3. Automate Backup with Appliances
One of the most popular backup methods for 2019 is software-defined appliance-based backup with geo-redundant cloud storage. Solutions like this offer automatic back-ups to ensure you can restore cloud data no matter what happens to it, from natural disasters or malicious cyberattacks to careless employees. Everything is backed up to numerous data centers and anything can be restored, no matter who did what or when. It allows companies to keep control of critical business data while enjoying the scalability, cost-effectiveness, and flexibility of cloud storage solutions.
Because of scheduled daily backups, all the data can now be housed on servers in separate geo locations. In this case, your employees could work remotely as those servers in either data center could be turned on immediately should the need arise. And, instead of there being a week or more of downtime to restore the servers onsite, it requires just a couple of hours to restore the data.
4. Disaster Recovery as a Service
If you don’t have the expertise in-house, you may want to consider outsourcing. Disaster recovery as a service (DRaaS) uses cloud resources as a backup for critical processes to avoid the business disruptions caused by a disaster. It fails over processing to the cloud, essentially creating a secondary infrastructure for storing all of your information. In the event of a disaster, it becomes the primary environment for operations while the main system is being repaired. These applications can also be run on virtual machines at any given time, regardless of whether or not there’s a disaster.
Two key elements that a DRaaS partner can advise on is Recovery Point Objective (RPO) and Recovery Time Objective (RTO). RPO limits how far to roll back in time and defines the maximum allowable amount of lost data measured in time from a failure occurrence to the last valid backup. RTO represents how long it takes to restore from the incident until normal operations are available to users. A savvy DRaaS partner can advise on best practices for your specific and unique circumstances and find a balance between business needs for availability and required investments in IT.

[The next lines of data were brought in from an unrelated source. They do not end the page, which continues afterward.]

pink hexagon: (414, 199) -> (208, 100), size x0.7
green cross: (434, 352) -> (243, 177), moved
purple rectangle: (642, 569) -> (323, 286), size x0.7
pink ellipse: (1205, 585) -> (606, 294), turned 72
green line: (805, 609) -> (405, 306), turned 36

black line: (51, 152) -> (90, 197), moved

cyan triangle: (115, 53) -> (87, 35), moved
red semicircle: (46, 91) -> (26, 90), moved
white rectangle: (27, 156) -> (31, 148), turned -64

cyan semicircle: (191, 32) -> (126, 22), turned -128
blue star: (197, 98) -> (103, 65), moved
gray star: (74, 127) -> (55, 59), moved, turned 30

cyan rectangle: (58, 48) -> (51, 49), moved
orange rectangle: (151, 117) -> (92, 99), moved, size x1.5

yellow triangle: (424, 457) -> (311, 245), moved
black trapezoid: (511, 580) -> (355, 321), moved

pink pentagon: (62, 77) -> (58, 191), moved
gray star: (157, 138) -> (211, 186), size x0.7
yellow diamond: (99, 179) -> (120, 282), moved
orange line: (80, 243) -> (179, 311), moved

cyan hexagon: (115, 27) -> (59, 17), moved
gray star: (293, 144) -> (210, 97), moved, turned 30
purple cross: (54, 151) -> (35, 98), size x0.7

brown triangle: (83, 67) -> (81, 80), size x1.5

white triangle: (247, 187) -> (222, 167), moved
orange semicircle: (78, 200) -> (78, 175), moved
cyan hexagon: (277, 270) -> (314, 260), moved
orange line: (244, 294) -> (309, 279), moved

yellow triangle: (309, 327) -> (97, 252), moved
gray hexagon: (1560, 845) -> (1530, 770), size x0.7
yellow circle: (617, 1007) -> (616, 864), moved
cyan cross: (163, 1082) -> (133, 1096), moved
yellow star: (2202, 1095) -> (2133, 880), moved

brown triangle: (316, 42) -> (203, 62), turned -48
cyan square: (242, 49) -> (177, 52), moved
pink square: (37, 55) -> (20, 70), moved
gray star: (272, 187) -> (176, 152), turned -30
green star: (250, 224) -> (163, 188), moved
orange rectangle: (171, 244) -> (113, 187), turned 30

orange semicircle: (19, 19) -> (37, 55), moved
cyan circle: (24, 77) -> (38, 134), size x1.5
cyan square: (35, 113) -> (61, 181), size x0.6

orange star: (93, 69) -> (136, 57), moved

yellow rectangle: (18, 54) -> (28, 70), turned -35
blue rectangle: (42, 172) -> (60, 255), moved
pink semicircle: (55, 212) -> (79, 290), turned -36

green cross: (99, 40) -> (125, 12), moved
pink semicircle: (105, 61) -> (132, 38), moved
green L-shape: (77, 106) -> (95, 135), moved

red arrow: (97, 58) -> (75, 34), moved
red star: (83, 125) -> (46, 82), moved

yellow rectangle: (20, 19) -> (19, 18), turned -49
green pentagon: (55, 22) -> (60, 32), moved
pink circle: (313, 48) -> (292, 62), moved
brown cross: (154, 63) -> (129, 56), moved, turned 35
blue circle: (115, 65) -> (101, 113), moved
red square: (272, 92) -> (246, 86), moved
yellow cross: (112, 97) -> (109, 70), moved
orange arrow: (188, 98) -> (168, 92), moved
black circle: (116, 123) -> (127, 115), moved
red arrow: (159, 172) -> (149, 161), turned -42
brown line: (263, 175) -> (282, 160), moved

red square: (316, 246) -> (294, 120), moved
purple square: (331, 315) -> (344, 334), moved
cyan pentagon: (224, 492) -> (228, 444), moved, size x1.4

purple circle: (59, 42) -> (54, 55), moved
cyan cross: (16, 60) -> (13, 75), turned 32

DRaaS offers several benefits beyond the obvious advantage of securing your business-critical processes in the event of a disaster. Its cloud-based nature ensures continuous backup and instant availability, so in the event that a physical site becomes temporarily unavailable, there’s no lag time in accessing information from the cloud. Because of its array-agnostic nature, it is also able to replicate any platform. DRaaS works with different systems, allowing you to protect servers across different hypervisors and replicate data from different storage devices. And, since all data is not created equal, you have the flexibility of selecting what needs to be backed up and what information does not need to be saved. This allows you to lower your costs by determining what data will be included in the backup.
This option allows you to instantly have a plan that covers all your business assets and limits your vulnerability. It also is much more affordable than leasing space for backup sites, which will require you to pay for power, cooling and security.
Bottom Line: Get a Plan in Place and Backup Now
No matter what solution you choose, take action now to protect your company and your data from the many potential disasters that could severely impact your business. The downtime and harm it could inflict on your organization is not worth the risk. With adequate planning, you can minimize the costs of downtime and lost sales that are too commonly associated with disaster recovery.